[Available records — start]

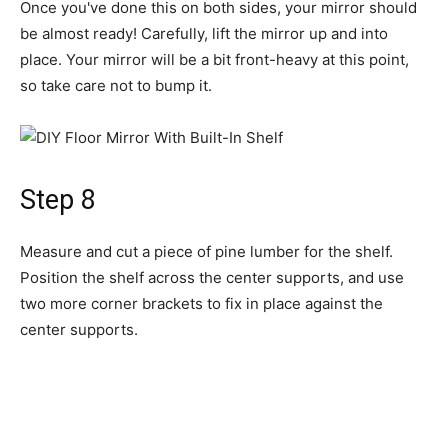
Measure and cut a piece of pine lumber for the shelf.
Position the shelf across the center supports, and use
two more corner brackets to fix in place against the
center supports.
If built properly, the mirror will stand firm and be fairly
stable, but if you do bump it, the weight of the mirror
might cause it to fall forward. If your mirror is going to be
placed somewhere where it might be knocked over or if
you have young children or active pets, add a second
shelf to the bottom of the mirror and weigh it down with
something heavy to prevent tipping.
Warning
If you have young children or active pets, you should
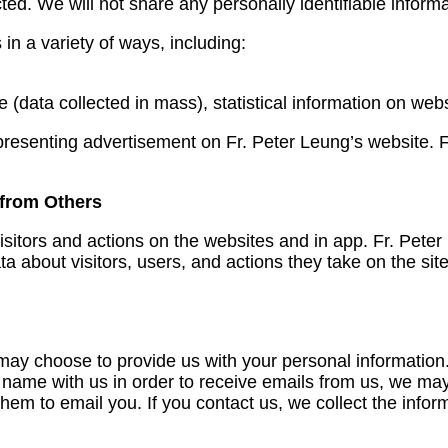
ted. We will not share any personally identifiable informa
in a variety of ways, including:
data collected in mass), statistical information on webs
resenting advertisement on Fr. Peter Leung’s website. Fr
 from Others
isitors and actions on the websites and in app. Fr. Pete
 about visitors, users, and actions they take on the site 
 choose to provide us with your personal information. Th
 name with us in order to receive emails from us, we may
them to email you. If you contact us, we collect the infor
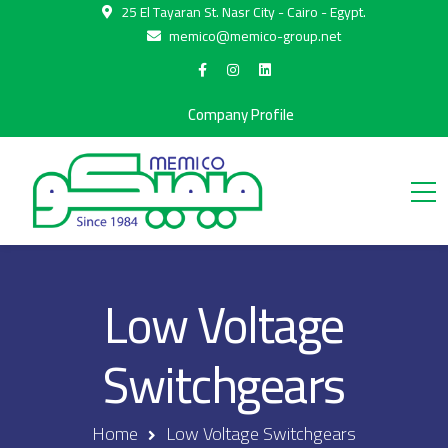
25 El Tayaran St. Nasr City - Cairo - Egypt.
memico@memico-group.net
Company Profile
Low Voltage
Switchgears
Home
Low Voltage Switchgears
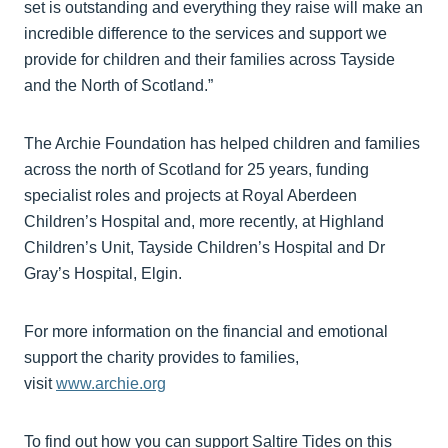
set is outstanding and everything they raise will make an
incredible difference to the services and support we
provide for children and their families across Tayside
and the North of Scotland.”
The Archie Foundation has helped children and families
across the north of Scotland for 25 years, funding
specialist roles and projects at Royal Aberdeen
Children’s Hospital and, more recently, at Highland
Children’s Unit, Tayside Children’s Hospital and Dr
Gray’s Hospital, Elgin.
For more information on the financial and emotional
support the charity provides to families,
visit
www.archie.org
To find out how you can support Saltire Tides on this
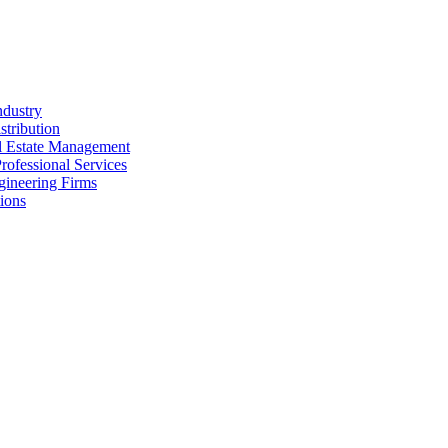
ndustry
stribution
al Estate Management
rofessional Services
gineering Firms
ions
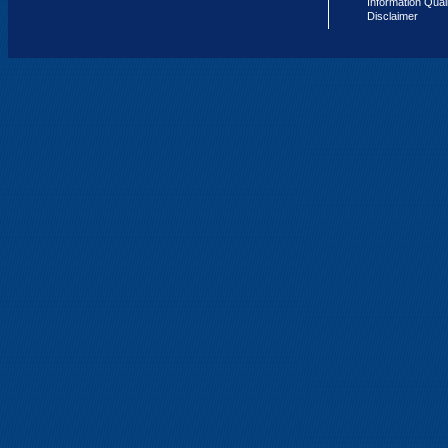
Information Qual
Disclaimer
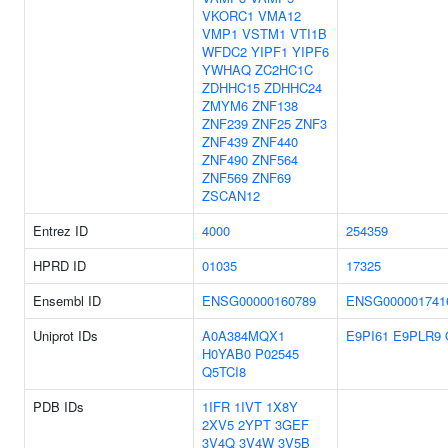
VKORC1
VMA12
VMP1
VSTM1
VTI1B
WFDC2
YIPF1
YIPF6
YWHAQ
ZC2HC1C
ZDHHC15
ZDHHC24
ZMYM6
ZNF138
ZNF239
ZNF25
ZNF3
ZNF439
ZNF440
ZNF490
ZNF564
ZNF569
ZNF69
ZSCAN12
Entrez ID
4000
254359
HPRD ID
01035
17325
Ensembl ID
ENSG00000160789
ENSG000001741
Uniprot IDs
A0A384MQX1
E9PI61
E9PLR9
H0YAB0
P02545
Q5TCI8
PDB IDs
1IFR
1IVT
1X8Y
2XV5
2YPT
3GEF
3V4Q
3V4W
3V5B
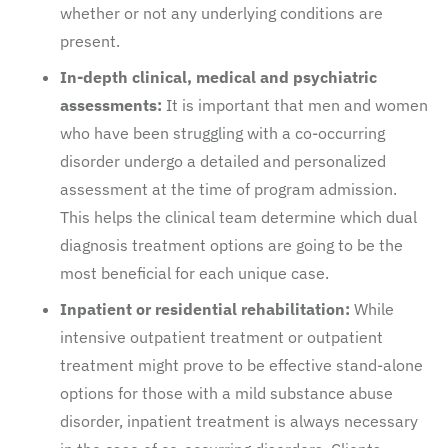
whether or not any underlying conditions are
present.
In-depth clinical, medical and psychiatric
assessments:
It is important that men and women
who have been struggling with a co-occurring
disorder undergo a detailed and personalized
assessment at the time of program admission.
This helps the clinical team determine which dual
diagnosis treatment options are going to be the
most beneficial for each unique case.
Inpatient or residential rehabilitation:
While
intensive outpatient treatment or outpatient
treatment might prove to be effective stand-alone
options for those with a mild substance abuse
disorder, inpatient treatment is always necessary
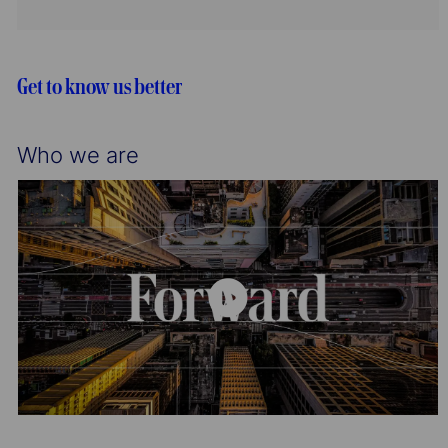
t
I
g
i
d
o
o
r
n
y
Get to know us better
Who we are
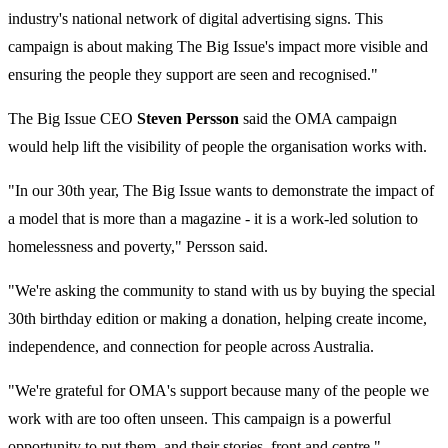
industry's national network of digital advertising signs. This
campaign is about making The Big Issue's impact more visible and
ensuring the people they support are seen and recognised."
The Big Issue CEO
Steven Persson
said the OMA campaign
would help lift the visibility of people the organisation works with.
"In our 30th year, The Big Issue wants to demonstrate the impact of
a model that is more than a magazine - it is a work-led solution to
homelessness and poverty," Persson said.
"We're asking the community to stand with us by buying the special
30th birthday edition or making a donation, helping create income,
independence, and connection for people across Australia.
"We're grateful for OMA's support because many of the people we
work with are too often unseen. This campaign is a powerful
opportunity to put them, and their stories, front and centre."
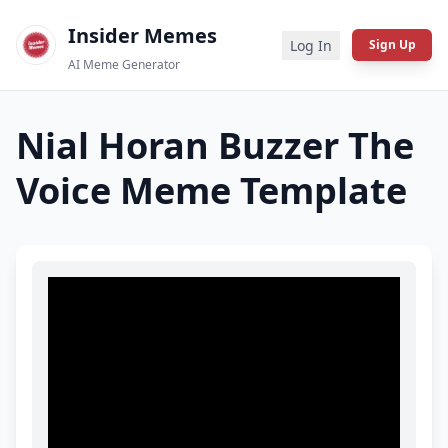
Insider Memes
Log In
Sign Up
AI Meme Generator
Nial Horan Buzzer The
Voice
Meme Template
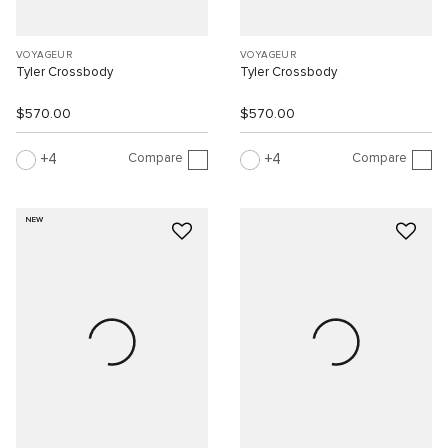
VOYAGEUR
VOYAGEUR
Tyler Crossbody
Tyler Crossbody
$570.00
$570.00
Compare
Compare
4
4
NEW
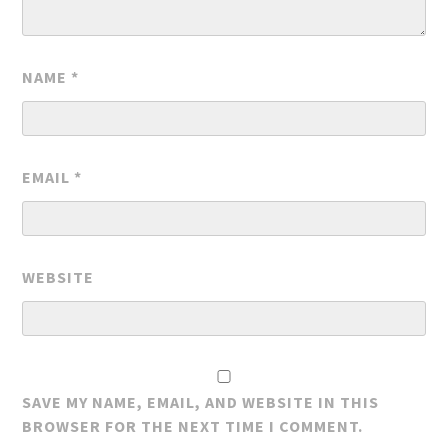
NAME
*
EMAIL
*
WEBSITE
SAVE MY NAME, EMAIL, AND WEBSITE IN THIS
BROWSER FOR THE NEXT TIME I COMMENT.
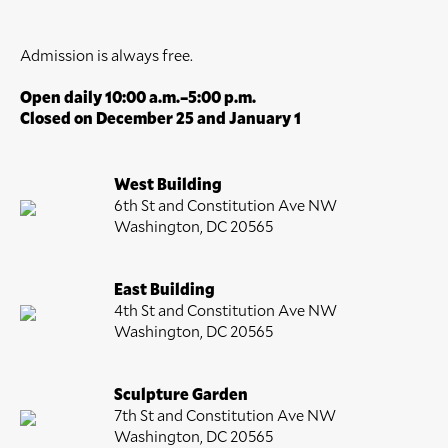
Admission is always free.
Open daily 10:00 a.m.–5:00 p.m.
Closed on December 25 and January 1
West Building
6th St and Constitution Ave NW
Washington, DC 20565
East Building
4th St and Constitution Ave NW
Washington, DC 20565
Sculpture Garden
7th St and Constitution Ave NW
Washington, DC 20565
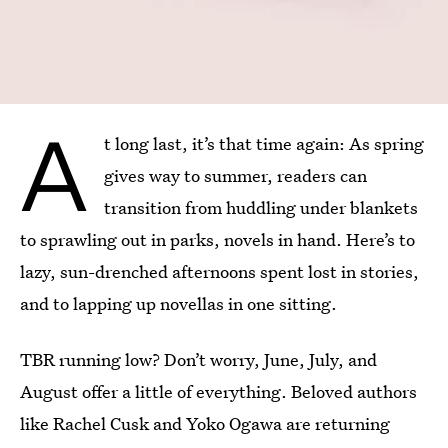
A
t long last, it’s that time again: As spring
gives way to summer, readers can
transition from huddling under blankets
to sprawling out in parks, novels in hand. Here’s to
lazy, sun-drenched afternoons spent lost in stories,
and to lapping up novellas in one sitting.
TBR running low? Don’t worry, June, July, and
August offer a little of everything. Beloved authors
like Rachel Cusk and Yoko Ogawa are returning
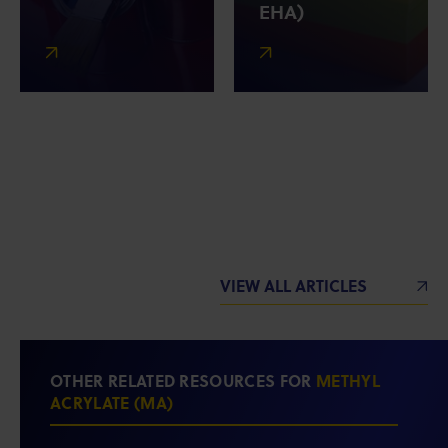
EHA)
VIEW ALL ARTICLES
OTHER RELATED RESOURCES FOR
METHYL
ACRYLATE (MA)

[Available records — finish]

_Problem to work on_
All of the entries above must be reproduced exactly, and no image may be included.

_Written reply_
Measure and cut a piece of pine lumber for the shelf.
Position the shelf across the center supports, and use
two more corner brackets to fix in place against the
center supports.
If built properly, the mirror will stand firm and be fairly
stable, but if you do bump it, the weight of the mirror
might cause it to fall forward. If your mirror is going to be
placed somewhere where it might be knocked over or if
you have young children or active pets, add a second
shelf to the bottom of the mirror and weigh it down with
something heavy to prevent tipping.
Warning
If you have young children or active pets, you should
ted. We will not share any personally identifiable informa
in a variety of ways, including:
data collected in mass), statistical information on webs
resenting advertisement on Fr. Peter Leung’s website. Fr
 from Others
isitors and actions on the websites and in app. Fr. Pete
 about visitors, users, and actions they take on the site 
 choose to provide us with your personal information. Th
 name with us in order to receive emails from us, we may
them to email you. If you contact us, we collect the infor
25 El Tayaran St. Nasr City - Cairo - Egypt.
memico@memico-group.net
Company Profile
Low Voltage
Switchgears
Home
Low Voltage Switchgears
set is outstanding and everything they raise will make an
incredible difference to the services and support we
provide for children and their families across Tayside
and the North of Scotland.”
The Archie Foundation has helped children and families
across the north of Scotland for 25 years, funding
specialist roles and projects at Royal Aberdeen
Children’s Hospital and, more recently, at Highland
Children’s Unit, Tayside Children’s Hospital and Dr
Gray’s Hospital, Elgin.
For more information on the financial and emotional
support the charity provides to families,
visit
www.archie.org
To find out how you can support Saltire Tides on this
ndustry
stribution
al Estate Management
rofessional Services
gineering Firms
ions
Information Qual
Disclaimer
VKORC1
VMA12
VMP1
VSTM1
VTI1B
WFDC2
YIPF1
YIPF6
YWHAQ
ZC2HC1C
ZDHHC15
ZDHHC24
ZMYM6
ZNF138
ZNF239
ZNF25
ZNF3
ZNF439
ZNF440
ZNF490
ZNF564
ZNF569
ZNF69
ZSCAN12
Entrez ID
4000
254359
HPRD ID
01035
17325
Ensembl ID
ENSG00000160789
ENSG000001741
Uniprot IDs
A0A384MQX1
E9PI61
E9PLR9
H0YAB0
P02545
Q5TCI8
PDB IDs
1IFR
1IVT
1X8Y
2XV5
2YPT
3GEF
3V4Q
3V4W
3V5B
whether or not any underlying conditions are
present.
In-depth clinical, medical and psychiatric
assessments:
It is important that men and women
who have been struggling with a co-occurring
disorder undergo a detailed and personalized
assessment at the time of program admission.
This helps the clinical team determine which dual
diagnosis treatment options are going to be the
most beneficial for each unique case.
Inpatient or residential rehabilitation:
While
intensive outpatient treatment or outpatient
treatment might prove to be effective stand-alone
options for those with a mild substance abuse
disorder, inpatient treatment is always necessary
t
I
g
i
d
o
o
r
n
y
Get to know us better
Who we are
industry's national network of digital advertising signs. This
campaign is about making The Big Issue's impact more visible and
ensuring the people they support are seen and recognised."
The Big Issue CEO
Steven Persson
said the OMA campaign
would help lift the visibility of people the organisation works with.
"In our 30th year, The Big Issue wants to demonstrate the impact of
a model that is more than a magazine - it is a work-led solution to
homelessness and poverty," Persson said.
"We're asking the community to stand with us by buying the special
30th birthday edition or making a donation, helping create income,
independence, and connection for people across Australia.
"We're grateful for OMA's support because many of the people we
work with are too often unseen. This campaign is a powerful
opportunity to put them, and their stories, front and centre."
Insider Memes
Log In
Sign Up
AI Meme Generator
Nial Horan Buzzer The
Voice
Meme Template
VOYAGEUR
VOYAGEUR
Tyler Crossbody
Tyler Crossbody
$570.00
$570.00
Compare
Compare
4
4
NEW
NAME
*
EMAIL
*
WEBSITE
SAVE MY NAME, EMAIL, AND WEBSITE IN THIS
BROWSER FOR THE NEXT TIME I COMMENT.
Admission is always free.
Open daily 10:00 a.m.–5:00 p.m.
Closed on December 25 and January 1
West Building
6th St and Constitution Ave NW
Washington, DC 20565
East Building
4th St and Constitution Ave NW
Washington, DC 20565
Sculpture Garden
7th St and Constitution Ave NW
Washington, DC 20565
A
t long last, it’s that time again: As spring
gives way to summer, readers can
transition from huddling under blankets
to sprawling out in parks, novels in hand. Here’s to
lazy, sun-drenched afternoons spent lost in stories,
and to lapping up novellas in one sitting.
TBR running low? Don’t worry, June, July, and
August offer a little of everything. Beloved authors
like Rachel Cusk and Yoko Ogawa are returning
EHA)
VIEW ALL ARTICLES
OTHER RELATED RESOURCES FOR
METHYL
ACRYLATE (MA)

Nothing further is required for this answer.